Sialic acid in the regulation of blood cell production, differentiation and turnover

Abstract

Sialic acid is a unique sugar moiety that resides in the distal and most accessible position of the glycans on mammalian cell surface and extracellular glycoproteins and glycolipids. The potential for sialic acid to obscure underlying structures has long been postulated, but the means by which such structural changes directly affect biological processes continues to be elucidated. Here, we appraise the growing body of literature detailing the importance of sialic acid for the generation, differentiation, function and death of haematopoietic cells. We conclude that sialylation is a critical post-translational modification utilized in haematopoiesis to meet the dynamic needs of the organism by enforcing rapid changes in availability of lineage-specific cell types. Though long thought to be generated only cell-autonomously within the intracellular ER-Golgi secretory apparatus, emerging data also demonstrate previously unexpected diversity in the mechanisms of sialylation. Emphasis is afforded to the mechanism of extrinsic sialylation, whereby extracellular enzymes remodel cell surface and extracellular glycans, supported by charged sugar donor molecules from activated platelets.

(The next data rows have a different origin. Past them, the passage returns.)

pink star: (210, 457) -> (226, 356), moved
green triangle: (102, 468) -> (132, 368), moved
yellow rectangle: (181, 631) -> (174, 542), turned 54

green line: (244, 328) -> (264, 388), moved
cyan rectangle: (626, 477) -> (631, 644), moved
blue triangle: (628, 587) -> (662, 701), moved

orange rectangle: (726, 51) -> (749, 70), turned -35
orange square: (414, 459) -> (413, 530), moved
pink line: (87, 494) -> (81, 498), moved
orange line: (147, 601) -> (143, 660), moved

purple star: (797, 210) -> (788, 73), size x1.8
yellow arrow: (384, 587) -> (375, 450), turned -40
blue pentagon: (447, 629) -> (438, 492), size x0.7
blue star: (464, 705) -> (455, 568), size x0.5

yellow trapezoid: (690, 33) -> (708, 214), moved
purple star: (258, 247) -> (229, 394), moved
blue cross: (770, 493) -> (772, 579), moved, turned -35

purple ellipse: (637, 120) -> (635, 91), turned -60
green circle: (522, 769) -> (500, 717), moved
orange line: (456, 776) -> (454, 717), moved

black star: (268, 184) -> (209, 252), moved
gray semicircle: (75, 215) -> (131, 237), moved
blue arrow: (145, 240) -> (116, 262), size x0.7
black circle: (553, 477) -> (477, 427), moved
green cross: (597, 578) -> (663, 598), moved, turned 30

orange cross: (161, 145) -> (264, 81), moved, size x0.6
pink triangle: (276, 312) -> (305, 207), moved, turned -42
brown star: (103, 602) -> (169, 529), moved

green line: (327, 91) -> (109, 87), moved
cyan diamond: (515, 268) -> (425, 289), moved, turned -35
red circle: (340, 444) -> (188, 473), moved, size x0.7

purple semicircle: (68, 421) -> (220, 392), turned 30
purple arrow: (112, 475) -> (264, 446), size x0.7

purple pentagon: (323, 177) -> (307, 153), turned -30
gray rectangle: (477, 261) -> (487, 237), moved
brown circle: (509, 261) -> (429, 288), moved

Keywords: bone marrow; cell death; extrinsic sialylation; galactose; galectin; haematopoiesis; lectins; sialic acid; sialyltransferase; siglec.

Fig 1.. Modes of sialylation.

Sialic acid is synthesized in the cytosol from glycolytic precursors, then conjugated to cytidine triphosphate (CTP) to form CMP-Sialic acid, the charged sugar donor substrate that participates in sialylation reactions. The secretory pathway involves progressive remodeling of glycans attached to glycoproteins or glycolipids as they transit through the endoplasmic reticulum and Golgi apparatus. Intrinsic sialylation of a terminally galactosylated structure occurs in the trans-Golgi, after which glycoconjugates are typically transported to be embedded in the membrane or exported. Extrinsic sialylation differs in that extracellular sialyltransferases catalyze sialylation of secreted or cell surface glycans, independently of the ER-Golgi pathway. The relationship between the cell producing the sialyltransferase and the target cell can vary, as illustrated by autocrine (self-sialylation by secreted enzyme), paracrine (sialylation of a tissue by localized enzyme secretion), or endocrine (sialylation of distant targets after transport in the blood). Emerging evidence suggests that extracellular sialyltransferase can also be imported into recipient cells and utilized in intracellular reactions.

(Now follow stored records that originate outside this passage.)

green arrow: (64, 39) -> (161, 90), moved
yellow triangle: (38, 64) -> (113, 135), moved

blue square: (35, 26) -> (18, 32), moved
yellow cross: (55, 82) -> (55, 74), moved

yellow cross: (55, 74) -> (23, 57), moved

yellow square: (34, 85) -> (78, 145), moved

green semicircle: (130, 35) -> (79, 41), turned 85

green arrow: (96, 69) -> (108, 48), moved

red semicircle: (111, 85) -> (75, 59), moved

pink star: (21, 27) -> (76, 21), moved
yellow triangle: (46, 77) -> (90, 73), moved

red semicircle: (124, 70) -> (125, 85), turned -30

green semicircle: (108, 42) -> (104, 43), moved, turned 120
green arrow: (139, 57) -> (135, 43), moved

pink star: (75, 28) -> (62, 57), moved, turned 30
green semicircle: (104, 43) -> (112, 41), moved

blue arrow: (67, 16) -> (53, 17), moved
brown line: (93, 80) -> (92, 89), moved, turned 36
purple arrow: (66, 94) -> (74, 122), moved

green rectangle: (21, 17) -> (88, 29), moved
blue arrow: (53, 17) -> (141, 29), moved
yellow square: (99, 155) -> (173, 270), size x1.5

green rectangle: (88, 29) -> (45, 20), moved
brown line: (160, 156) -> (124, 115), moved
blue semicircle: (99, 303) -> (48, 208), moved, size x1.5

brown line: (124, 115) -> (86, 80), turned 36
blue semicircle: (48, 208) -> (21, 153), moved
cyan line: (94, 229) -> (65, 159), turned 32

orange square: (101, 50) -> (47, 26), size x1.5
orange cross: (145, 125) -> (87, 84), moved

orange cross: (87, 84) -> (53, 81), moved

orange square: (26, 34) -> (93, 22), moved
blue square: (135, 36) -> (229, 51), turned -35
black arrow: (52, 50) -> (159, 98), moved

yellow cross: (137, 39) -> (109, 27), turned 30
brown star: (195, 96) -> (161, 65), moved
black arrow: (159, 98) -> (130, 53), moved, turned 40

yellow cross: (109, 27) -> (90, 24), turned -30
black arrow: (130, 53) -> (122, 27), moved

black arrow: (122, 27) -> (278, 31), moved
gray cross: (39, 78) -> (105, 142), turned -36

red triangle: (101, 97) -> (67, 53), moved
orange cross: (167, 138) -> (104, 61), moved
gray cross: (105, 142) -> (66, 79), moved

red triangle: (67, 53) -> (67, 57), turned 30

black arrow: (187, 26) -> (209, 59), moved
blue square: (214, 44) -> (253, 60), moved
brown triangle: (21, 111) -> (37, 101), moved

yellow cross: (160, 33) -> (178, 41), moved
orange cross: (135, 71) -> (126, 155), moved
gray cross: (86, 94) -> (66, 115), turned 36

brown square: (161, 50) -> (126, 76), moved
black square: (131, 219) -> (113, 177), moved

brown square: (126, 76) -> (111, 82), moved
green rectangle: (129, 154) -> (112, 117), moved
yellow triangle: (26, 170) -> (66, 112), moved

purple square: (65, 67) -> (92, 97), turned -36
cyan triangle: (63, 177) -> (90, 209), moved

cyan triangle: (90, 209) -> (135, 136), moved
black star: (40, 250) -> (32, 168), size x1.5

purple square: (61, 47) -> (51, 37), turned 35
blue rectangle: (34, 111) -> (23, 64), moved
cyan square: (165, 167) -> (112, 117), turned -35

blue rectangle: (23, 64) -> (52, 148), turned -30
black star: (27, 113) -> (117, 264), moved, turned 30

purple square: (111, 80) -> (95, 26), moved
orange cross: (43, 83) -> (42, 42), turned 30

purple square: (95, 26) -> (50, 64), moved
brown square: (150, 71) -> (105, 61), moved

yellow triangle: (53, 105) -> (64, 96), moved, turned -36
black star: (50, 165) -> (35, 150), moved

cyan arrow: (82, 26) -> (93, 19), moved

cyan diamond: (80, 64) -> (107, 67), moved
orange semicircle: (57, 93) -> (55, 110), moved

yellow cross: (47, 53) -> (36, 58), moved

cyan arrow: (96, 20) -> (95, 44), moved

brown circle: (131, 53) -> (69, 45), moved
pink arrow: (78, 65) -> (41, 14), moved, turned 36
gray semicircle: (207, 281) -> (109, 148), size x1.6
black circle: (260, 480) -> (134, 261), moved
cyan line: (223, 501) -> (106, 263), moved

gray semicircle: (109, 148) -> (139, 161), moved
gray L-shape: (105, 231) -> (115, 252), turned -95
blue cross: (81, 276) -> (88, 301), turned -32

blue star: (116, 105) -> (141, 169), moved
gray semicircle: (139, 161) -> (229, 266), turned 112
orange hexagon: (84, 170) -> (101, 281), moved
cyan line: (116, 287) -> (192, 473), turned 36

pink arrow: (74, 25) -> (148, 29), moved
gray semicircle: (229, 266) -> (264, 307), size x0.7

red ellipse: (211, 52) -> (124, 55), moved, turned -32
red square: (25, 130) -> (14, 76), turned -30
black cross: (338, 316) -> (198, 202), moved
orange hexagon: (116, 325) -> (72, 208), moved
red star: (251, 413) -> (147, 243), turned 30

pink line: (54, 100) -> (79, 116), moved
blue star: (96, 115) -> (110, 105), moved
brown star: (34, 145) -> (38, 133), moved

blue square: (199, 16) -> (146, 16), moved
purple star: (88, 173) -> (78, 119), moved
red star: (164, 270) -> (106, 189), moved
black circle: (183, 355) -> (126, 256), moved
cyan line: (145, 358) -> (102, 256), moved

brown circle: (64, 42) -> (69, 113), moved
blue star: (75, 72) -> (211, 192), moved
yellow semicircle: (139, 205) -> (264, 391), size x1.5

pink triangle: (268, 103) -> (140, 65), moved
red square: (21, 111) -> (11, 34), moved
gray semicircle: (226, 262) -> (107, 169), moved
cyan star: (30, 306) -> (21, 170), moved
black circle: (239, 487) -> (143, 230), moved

Fig 2.. Diverse functions of sialic acid in hematopoietic cells.

(A) Hematopoietic cells accrue sialic acid during early development, but rapidly shed their sialic acid when activated or in response to inflammatory stimuli. This desialylation rapidly generates pro-inflammatory granulocytes and macrophages, prepares dendritic cells for antigen presentation, and accelerates the senescence and turnover of platelets and erythrocytes. (B) Exposure to LPS and TNF-α in macrophages prompts rapid desialylation of the crucial cell surface receptors TLR4 and TNFR, activating a positive feedback loop of inflammation that promotes M1 differentiation but ultimately limits macrophage lifespan. (C) Macrophages and granulocytes express cell surface Siglecs to sense environmental sialic acid. Growth factors M-CSF and GM-CSF stimulate monocyte Siglec-7 and Siglec-9 expression, which sense tissue sialic acid ligands to promote PD-L1 and IL-10 expression, M2 differentiation, and cell death. (D) On neutrophils, Siglec-9 engages erythrocyte sialic acids to inhibit ROS production, NETosis, antimicrobial functions, and promote inflammatory cell death. (E) Lymphocytes possess abundant sialic acid, which in B cells plays a critical role in meeting developmental milestones via engagement of Siglec-2/CD22. Mature B and T cells rapidly lose sialic acid upon activation, exposing underlying galactose for galectin activation. In B cells, desialylation limits BCR signaling and allows for galectin engagement, which directs differentiation into memory or plasma cell phenotypes. In T cells, desialylation allows for robust cytotoxic cell activation but also promotes cell death. Galectin engagement further influences differentiation into specific helper T cell subtypes.